On Tuesday, it almost tripled the amount that international fund managers can invest in China to $80bn (£50bn).
At the same time, Premier Wen Jiabao told China National Radio that the monopoly of state-owned banks needed to be broken.
The shift may boost growth and create a more international Chinese currency.
Analysts have long said that opening up its financial markets was key to Beijing's efforts of pushing the yuan as an alternative to the US dollar as a global reserve currency.
The Qualified Foreign Institutional Investor (QFII) scheme is one of the main channels used by foreign firms to invest in Chinese financial markets.
The China Securities Regulatory Commission said raising the quota of the scheme was a step towards opening up the sector.

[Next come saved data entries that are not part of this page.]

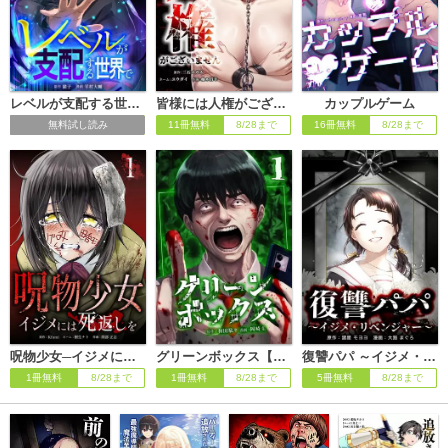
レベルが支配する世界で【単行本版】
皆様には人権がございません
カップルゲーム
無料試し読み
11冊無料
8/28まで
16冊無料
8/28まで
呪物少女─イジメには死返しを─【単行本版】
グリーンボックス【単行本版】
復讐パパ ～イジメ・リベンジャー～
1冊無料
8/28まで
1冊無料
8/28まで
5冊無料
8/28まで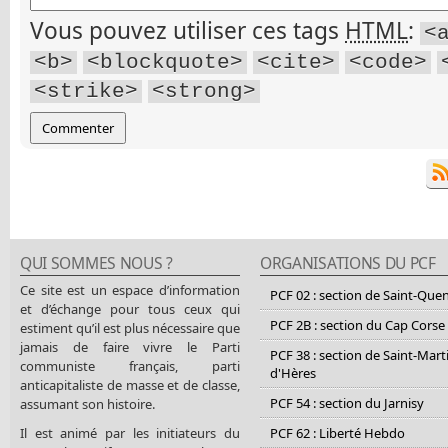
Vous pouvez utiliser ces tags
HTML
:
<
<b>
<blockquote>
<cite>
<code>
<strike>
<strong>
QUI SOMMES NOUS ?
ORGANISATIONS DU PCF
Ce site est un espace d’information
PCF 02 : section de Saint-Que
et d’échange pour tous ceux qui
PCF 2B : section du Cap Corse
estiment qu’il est plus nécessaire que
jamais de faire vivre le Parti
PCF 38 : section de Saint-Mart
communiste français, parti
d'Hères
anticapitaliste de masse et de classe,
PCF 54 : section du Jarnisy
assumant son histoire.
Il est animé par les initiateurs du
PCF 62 : Liberté Hebdo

"The QFII programme enhances our experience of monitoring and regulating cross-board investment and capital flows," it said in a statement.
"It is a positive experiment to further open up the market and achieve the yuan convertibility under the capital account."'Far too easily'
In separate comments, Wen Jiabao hinted at allowing private investment in the country's banking sector.

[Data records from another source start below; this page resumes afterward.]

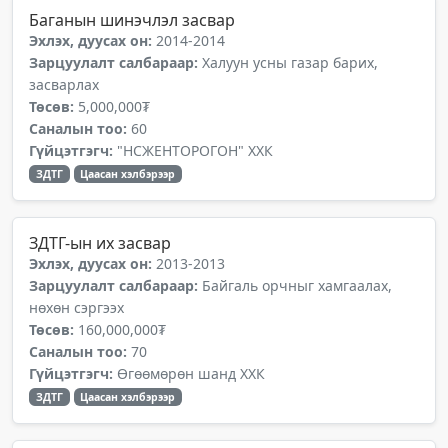
Баганын шинэчлэл засвар
Эхлэх, дуусах он:
2014-2014
Зарцуулалт салбараар:
Халуун усны газар барих,
засварлах
Төсөв:
5,000,000₮
Саналын тоо:
60
Гүйцэтгэгч:
"НСЖЕНТОРОГОН" ХХК
ЗДТГ
Цаасан хэлбэрээр
ЗДТГ-ын их засвар
Эхлэх, дуусах он:
2013-2013
Зарцуулалт салбараар:
Байгаль орчныг хамгаалах,
нөхөн сэргээх
Төсөв:
160,000,000₮
Саналын тоо:
70
Гүйцэтгэгч:
Өгөөмөрөн шанд ХХК
ЗДТГ
Цаасан хэлбэрээр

The sector is dominated by the four big state-owned banks, including Industrial and Commercial Bank of China and Agricultural bank of China.

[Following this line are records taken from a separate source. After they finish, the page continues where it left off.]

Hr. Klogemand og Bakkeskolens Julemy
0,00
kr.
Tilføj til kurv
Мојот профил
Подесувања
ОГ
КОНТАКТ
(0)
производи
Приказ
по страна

Mr Wen said that their monopoly was hurting businesses in the country, as they had few options to raise capital.
"Frankly, our banks make profits far too easily. Why? Because a small number of major banks occupy a monopoly position, meaning one can only go to them for loans and capital," he was quoted as saying by China National Radio.
"That's why right now, as we're dealing with the issue of getting private capital into the finance sector, essentially, that means we have to break up their monopoly."
The lack of easy availability of capital has often been cited as threat to growth of small and medium-sized businesses in China.
There have been fears that some of these businesses, seen as key to China's growth, may turn to unofficial sectors for capital, increasing their borrowing costs substantially.
However, other sources cast doubt on the possibility of a policy shift.
"Wen has one year left [in his term]," said an unnamed Chinese state banker quoted by the Reuters news agency.
"This is a task for the next generation of leaders. It cannot be accomplished within one year."'Provide stability'
The change in the QFII programme comes amid volatility in the Chinese stock markets.
The Shanghai Stock Exchange Composite Index fell more than 20% last year. It has since seen a small revival, gaining almost 3% so far this year.
"The longer-term issue is about the structural health of China's stock markets," Stephen Joske of Australia Super, an institutional investor, told the BBC.
"The hope is that allowing more foreign institutional investors, who are likely to have a more longer-term approach, will provide stability to the markets."